Le rapport de l’IGF n’épingle pas que Matata Ponyo. Plusieurs autres noms sont cités, avec des détails sur la responsabilité de chacun d’eux dans ce document confidentiel auquel POLITICO.CD a eu accès. L’on y retrouve par exemple l’actuelle Députée Nationale Louise Munga, Ministre du Portefeuille à l’époque des faits ; l’actuelle Sénatrice Ida Kamonji, Directrice Générale de Parc Agri à l’époque des faits; Matondo Mbungu, Directeur Général du Bureau Central de Coordination (BCECO); et biens d’autres noms qui seront dévoilés prochainement.

Ce que dit le réquisitoire du Procureur Général

Entre-temps, le Procureur Général près la Cour constitutionnelle Mukolo Nkokesha, a saisi le sénat pour demander la lévée des immunités de l’ancien premier ministre, désormais Sénateur. Dans sa correspondance du 15 mai, le Procureur évoque les articles 164 et 166 de la constitution qui attribuent la compétence pénale à la Cour constitutionnelle pour les infractions commises par le Président de la République et le Premier Ministre dans l’exercice de leurs fonctions.

« Après l’exercice de leurs fonctions, leur juge pénal reste la Cour constitutionnelle pour les actes commis pendant l’exercice de leurs fonctions », insiste le Procureur qui soutient que « votre saisine se justifie dans le cas du sénateur Matata Ponyo, non pas parce qu’il était Premier ministre, mais parce qu’il est sénateur.»

Dans le même document, le Procureur Général près la Cour constitutionnelle précise que les deux Sénateurs ne sont pas poursuivis pour des actes commis en leur qualité actuelle, mais plutôt pour les actes commis en qualité de Premier Ministre pour l’un et de Directeur Général du Parc agro-industriel de Bukanga Lonzo pour l’autre. Il a martelé sur le fait que méconnaître une telle compétence pénale clairement établie par la constitution « serait une violation flagrante de celle-ci en son article 19, alinéa 1 qui stipule, nul ne peut être soustrait ni distrait contre son gré du juge que la loi lui assigne.»

Et le déni de justice

Le Sénat a décidé de rejeter la demande de levée des immunités du Sénateur Augustin Matata Ponyo, à la suite du réquisitoire du Procureur Général près la Cour Constitutionnelle, qui met en cause l’ancien Premier Ministre d’être à la base de la débâcle du projet Bukanga Lonzo. 

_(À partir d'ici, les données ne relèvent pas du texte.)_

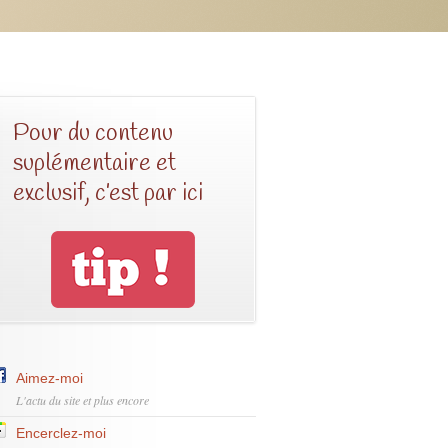
Pour du contenu
suplémentaire et
exclusif, c’est par ici
Aimez-moi
L'actu du site et plus encore
Encerclez-moi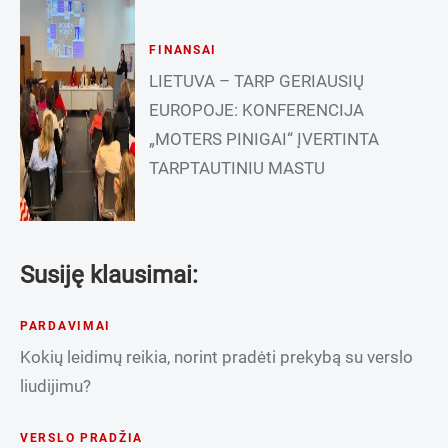
FINANSAI
LIETUVA – TARP GERIAUSIŲ
EUROPOJE: KONFERENCIJA
„MOTERS PINIGAI“ ĮVERTINTA
TARPTAUTINIU MASTU
Susiję klausimai:
PARDAVIMAI
Kokių leidimų reikia, norint pradėti prekybą su verslo
liudijimu?
VERSLO PRADŽIA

En effet, 46 sénateurs ont voté Oui, 49 sénateurs ont voté CONTRE et un bulletin nul. Ce vote intervient après les travaux de la commission spéciale mise en place pour auditionner chaque Sénateur concerné, afin de présenter ses moyens de défense.

Mais au lieu de voir Matata être mis à disposition de la Cour, c’est plutôt une bataille politique qui s’engage au Sénat congolais. Car en effet, cette chambre du Parlement est issue d’une majorité des proches de l’ancien Président Joseph Kabila, dont faisait partie Matata Ponyo, avant l’annonce de son départ le 12 mars dernier et ce, pour raison de « convenances personnelles». Le refus pour le Sénat de livrer l’ancien Premier Ministre, n’est rien d’autre qu’un déni de justice.